Lela Swift (born Lillian Siwoff; February 25, 1919 – August 4, 2015) was a television director and producer, best known for her work on Dark Shadows, which she also produced from 1970–71, and Ryan's Hope.
She was born in 1919 as Lillian Siwoff in New York City, New York.
Swift started her career in the secretarial pool at CBS. She worked behind the scenes on news programs there. She worked through the studio system ranks at CBS and served as an assistant director on several anthology series.
In 1961-1962, she moved to NBC and worked on the Purex Specials for Women series. In 1966, she joined Dan Curtis to work on the Dark Shadows television series. It lasted five seasons with 1,225 episodes.

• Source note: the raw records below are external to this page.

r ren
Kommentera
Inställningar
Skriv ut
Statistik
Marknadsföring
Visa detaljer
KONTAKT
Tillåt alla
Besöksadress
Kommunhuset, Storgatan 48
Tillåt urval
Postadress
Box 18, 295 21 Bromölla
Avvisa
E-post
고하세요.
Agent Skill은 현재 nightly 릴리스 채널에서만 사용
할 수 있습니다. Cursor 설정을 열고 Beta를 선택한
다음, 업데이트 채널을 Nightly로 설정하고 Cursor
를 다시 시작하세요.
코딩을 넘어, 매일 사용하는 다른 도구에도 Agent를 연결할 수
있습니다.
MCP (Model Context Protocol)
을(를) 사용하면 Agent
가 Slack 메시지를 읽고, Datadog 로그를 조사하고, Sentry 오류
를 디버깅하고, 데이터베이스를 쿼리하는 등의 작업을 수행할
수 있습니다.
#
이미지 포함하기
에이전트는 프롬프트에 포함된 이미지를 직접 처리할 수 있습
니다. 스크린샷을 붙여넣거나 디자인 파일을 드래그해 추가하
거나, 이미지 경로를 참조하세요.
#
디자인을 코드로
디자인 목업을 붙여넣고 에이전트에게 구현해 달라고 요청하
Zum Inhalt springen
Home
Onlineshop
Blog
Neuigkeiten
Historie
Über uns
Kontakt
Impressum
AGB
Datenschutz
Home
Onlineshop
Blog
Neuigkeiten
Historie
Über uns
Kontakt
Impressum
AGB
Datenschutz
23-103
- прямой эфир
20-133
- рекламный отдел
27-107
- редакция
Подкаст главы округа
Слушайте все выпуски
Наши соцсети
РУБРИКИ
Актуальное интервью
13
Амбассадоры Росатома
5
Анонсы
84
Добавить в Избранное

Swift directed almost half of the episodes during its run.
She later served as one of the directors for the series Ryan's Hope, a daytime drama about a large working-class Irish-American family, which lasted 14 years.
Swift received four Daytime Emmy nominations for her work on Ryan's Hope and won in 1977, 1979, and 1980. She also received a Daytime Emmy nomination in the Best Individual Director for a Special Program category for an episode of The ABC Afternoon Playbreak.
She died in Santa Monica, California on August 4, 2015.
Her husband, Gilbert (Geb) Schwartz, died on January 30, 2015 after suffering from Alzheimer's disease for many years. The couple had two sons, Russell and Stuart Schwartz, who both work in the television industry.